Bölümde paragraf aralarına yorum yapmayı ve oylarınızı kullanmayı unutmayın!
DİKKAT! Karakterler 2024 yılındalar fakat hikaye 2021 yılında geçiyor. Bir nebze geçmişi anlatıyor diyebiliriz. Arada şimdiki zamana döneceğiz ama ben o kısımları 2024 diye yazacağım zaten. Kafanız karışmasın diye minik bir açıklama, gelecek bölümde karakterlerin kim olduğunu ne iş yaptıklarını öğreneceksiniz zaten. Öpüldünüzz <3
2.BÖLÜM
MAYDA TANRIVERDİ
🤍
Kabuslar sık görmem, çünkü bu hayatta yeterince şeyden korkmuyorum. Genelde insanlar yüksekten, örümceklerden veya karanlıktan korkarlar. Benim korktuğum şey ise onun gözleri. Yeterince uzun bakarsanız size istediğini yaptırabilirler.
Gözlerimi açtığımda hala kanepede yatıyordum. Yeterince rahat ve büyük olmadığı için her yerim tutulmuştu. Saate baktığımda devrireye daha yarım saat olduğunu gördüm. Bu sürede hazırlanmak için ayağa kalktım.
Attığım her adım sesi boş koridorda yankılanıyordu.
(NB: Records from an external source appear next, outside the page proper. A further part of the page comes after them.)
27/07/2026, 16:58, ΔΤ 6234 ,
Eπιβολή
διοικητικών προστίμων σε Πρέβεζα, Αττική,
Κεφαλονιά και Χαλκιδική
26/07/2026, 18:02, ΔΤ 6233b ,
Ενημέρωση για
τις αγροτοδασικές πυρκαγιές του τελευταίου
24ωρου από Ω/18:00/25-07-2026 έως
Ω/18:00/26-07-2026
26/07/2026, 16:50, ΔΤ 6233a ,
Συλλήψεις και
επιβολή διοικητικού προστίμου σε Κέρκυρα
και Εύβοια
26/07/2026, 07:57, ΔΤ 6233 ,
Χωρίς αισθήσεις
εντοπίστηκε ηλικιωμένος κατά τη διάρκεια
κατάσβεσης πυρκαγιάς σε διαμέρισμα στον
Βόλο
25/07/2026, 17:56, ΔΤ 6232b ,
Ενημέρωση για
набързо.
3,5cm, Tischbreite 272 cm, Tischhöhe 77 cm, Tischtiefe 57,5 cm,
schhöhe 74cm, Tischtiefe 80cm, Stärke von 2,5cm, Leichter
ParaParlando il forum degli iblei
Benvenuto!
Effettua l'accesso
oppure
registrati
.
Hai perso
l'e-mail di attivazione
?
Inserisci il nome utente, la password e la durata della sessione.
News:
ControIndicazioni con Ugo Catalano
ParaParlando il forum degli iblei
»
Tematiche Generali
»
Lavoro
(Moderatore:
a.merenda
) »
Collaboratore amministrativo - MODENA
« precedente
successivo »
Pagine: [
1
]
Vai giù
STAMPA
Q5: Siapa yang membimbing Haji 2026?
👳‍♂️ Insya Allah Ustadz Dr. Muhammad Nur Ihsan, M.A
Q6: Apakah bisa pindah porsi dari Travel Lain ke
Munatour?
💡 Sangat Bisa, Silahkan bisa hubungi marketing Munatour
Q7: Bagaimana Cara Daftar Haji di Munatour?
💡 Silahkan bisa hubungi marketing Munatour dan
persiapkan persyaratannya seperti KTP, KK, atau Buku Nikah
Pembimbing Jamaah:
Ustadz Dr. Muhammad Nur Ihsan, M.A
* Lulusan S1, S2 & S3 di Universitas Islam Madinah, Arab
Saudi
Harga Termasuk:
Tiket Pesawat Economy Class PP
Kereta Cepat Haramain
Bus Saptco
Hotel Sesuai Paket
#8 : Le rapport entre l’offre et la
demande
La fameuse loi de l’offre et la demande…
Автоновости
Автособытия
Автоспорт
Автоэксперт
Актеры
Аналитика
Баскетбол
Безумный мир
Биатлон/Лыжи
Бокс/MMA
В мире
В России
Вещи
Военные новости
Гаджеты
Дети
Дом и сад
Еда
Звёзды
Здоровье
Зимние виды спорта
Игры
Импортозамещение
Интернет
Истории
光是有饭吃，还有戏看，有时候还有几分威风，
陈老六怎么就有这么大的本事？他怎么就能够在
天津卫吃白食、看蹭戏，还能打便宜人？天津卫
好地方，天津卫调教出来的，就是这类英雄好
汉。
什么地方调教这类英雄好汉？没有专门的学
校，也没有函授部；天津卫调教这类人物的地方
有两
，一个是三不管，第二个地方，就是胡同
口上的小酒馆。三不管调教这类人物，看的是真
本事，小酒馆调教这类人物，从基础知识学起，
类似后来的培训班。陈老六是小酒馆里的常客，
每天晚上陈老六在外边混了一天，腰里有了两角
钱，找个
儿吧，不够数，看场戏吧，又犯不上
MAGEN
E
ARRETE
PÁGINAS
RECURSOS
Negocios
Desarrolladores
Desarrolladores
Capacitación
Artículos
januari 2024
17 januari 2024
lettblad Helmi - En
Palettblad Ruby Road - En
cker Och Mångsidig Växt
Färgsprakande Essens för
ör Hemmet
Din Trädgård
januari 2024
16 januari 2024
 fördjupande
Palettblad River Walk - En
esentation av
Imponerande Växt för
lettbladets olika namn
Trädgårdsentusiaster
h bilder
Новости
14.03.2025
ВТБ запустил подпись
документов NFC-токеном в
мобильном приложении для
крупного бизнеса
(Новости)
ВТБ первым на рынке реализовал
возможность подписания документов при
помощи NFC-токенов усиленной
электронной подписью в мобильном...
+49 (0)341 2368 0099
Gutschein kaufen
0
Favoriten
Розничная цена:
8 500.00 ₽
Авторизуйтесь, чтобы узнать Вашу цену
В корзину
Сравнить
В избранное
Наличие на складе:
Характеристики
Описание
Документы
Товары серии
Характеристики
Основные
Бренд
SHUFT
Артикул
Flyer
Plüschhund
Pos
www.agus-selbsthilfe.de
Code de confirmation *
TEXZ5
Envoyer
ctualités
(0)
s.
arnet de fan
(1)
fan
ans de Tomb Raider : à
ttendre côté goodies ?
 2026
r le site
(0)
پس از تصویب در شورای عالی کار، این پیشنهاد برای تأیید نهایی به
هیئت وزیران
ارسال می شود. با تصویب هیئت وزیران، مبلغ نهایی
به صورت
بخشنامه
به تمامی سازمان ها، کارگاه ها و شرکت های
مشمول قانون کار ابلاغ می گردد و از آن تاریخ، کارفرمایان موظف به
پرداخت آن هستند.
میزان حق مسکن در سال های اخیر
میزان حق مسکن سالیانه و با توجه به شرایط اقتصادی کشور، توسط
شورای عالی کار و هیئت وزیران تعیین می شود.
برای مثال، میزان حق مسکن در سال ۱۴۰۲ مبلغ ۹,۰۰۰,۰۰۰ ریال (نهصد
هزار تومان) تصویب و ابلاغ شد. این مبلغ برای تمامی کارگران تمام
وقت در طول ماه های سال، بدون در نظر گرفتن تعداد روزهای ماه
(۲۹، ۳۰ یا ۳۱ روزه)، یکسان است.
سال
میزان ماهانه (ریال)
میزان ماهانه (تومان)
Bir insanı adım sesinden tanıyabilirmiydiniz?
O tanıyordu.
Derin nefesler eşliğinde uzun ve soğuk koridorları yarılarken karşıdan, İstanbul'dan yeni gelen görevlileri gördüm.
Tam olarak hangi konumdaydılar bilmiyorum ama üstündekilerden pek de bir mevkileri olmadığı belliydi. Yeni alınmış çaylaklardan biri olmalıydılar.
Yanlarından geçerken içlerinden biriyle çok kısa bir an göz göze geldim. Çok kısa bir andı ve hemen yanlarından geçip gitmiştim zaten.
Odamın olduğu demir kapıyı ittirdim ve çıkan sese karşılık yüzümü ekşittim.
Klasik yüksek bel bir siyah pantolon ve uzun kol, boğazlı bir body giydim. Botlarımı giydikten sonra kapının yanındaki komodinin üzerinde duran çakıyı aldım ve botumun içine sıkıştırdım.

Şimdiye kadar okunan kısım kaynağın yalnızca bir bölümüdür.